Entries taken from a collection
[Start of Attachment]
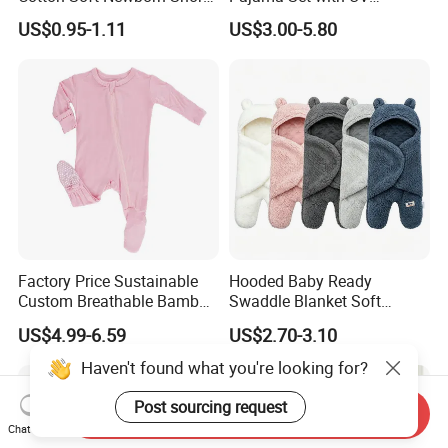
Sleeve Sleepsuit Baby
Protection
US$0.95-1.11
US$3.00-5.80
Romper Onesie Pajama
Jumpsuit
Factory Price Sustainable
Hooded Baby Ready
Custom Breathable Bamboo
Swaddle Blanket Soft
One-Piece 2 Way Zippers
Sherpa Lined Fleece Lined
US$4.99-6.59
US$2.70-3.10
Baby Romper
Adjustable Wrap
Haven't found what you're looking for?
Post sourcing request
Send Inquiry
Chat Now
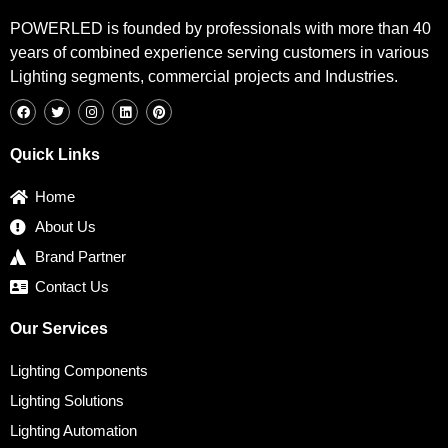
POWERLED is founded by professionals with more than 40
years of combined experience serving customers in various
Lighting segments, commercial projects and Industries.
F
T
I
L
P
a
w
n
i
i
c
i
s
n
n
e
t
t
k
t
b
t
a
e
e
Quick Links
o
e
g
d
r
o
r
r
i
e
k
a
n
s
Home
m
t
About Us
Brand Partner
Contact Us
Our Services
Lighting Components
Lighting Solutions
Lighting Automation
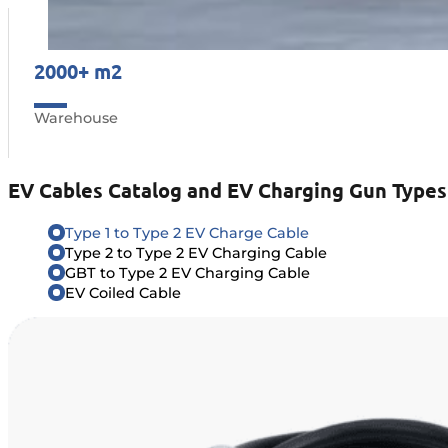
2000+ m2
Warehouse
EV Cables Catalog and EV Charging Gun Types
Type 1 to Type 2 EV Charge Cable
Type 2 to Type 2 EV Charging Cable
GBT to Type 2 EV Charging Cable
EV Coiled Cable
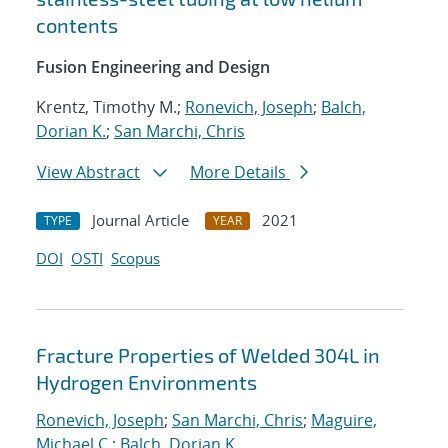
contents
Fusion Engineering and Design
Krentz, Timothy M.;
Ronevich, Joseph
;
Balch,
Dorian K.
;
San Marchi, Chris
View Abstract
More Details
Journal Article
2021
TYPE
YEAR
DOI
OSTI
Scopus
Fracture Properties of Welded 304L in
Hydrogen Environments
Ronevich, Joseph
;
San Marchi, Chris
;
Maguire,
Michael C.
;
Balch, Dorian K.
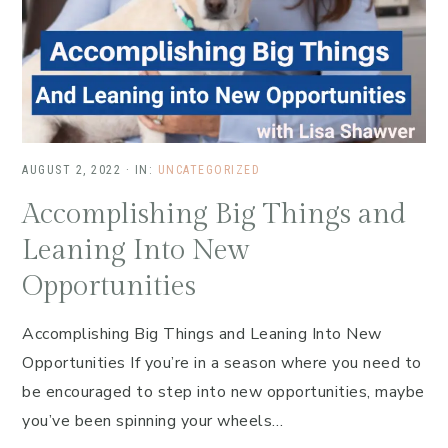
AUGUST 2, 2022
·
IN:
UNCATEGORIZED
Accomplishing Big Things and
Leaning Into New
Opportunities
Accomplishing Big Things and Leaning Into New
Opportunities If you’re in a season where you need to
be encouraged to step into new opportunities, maybe
you’ve been spinning your wheels…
[End of Attachment]
What number of lines in the data contain the word "Baby"? Give the number and nothing else.

3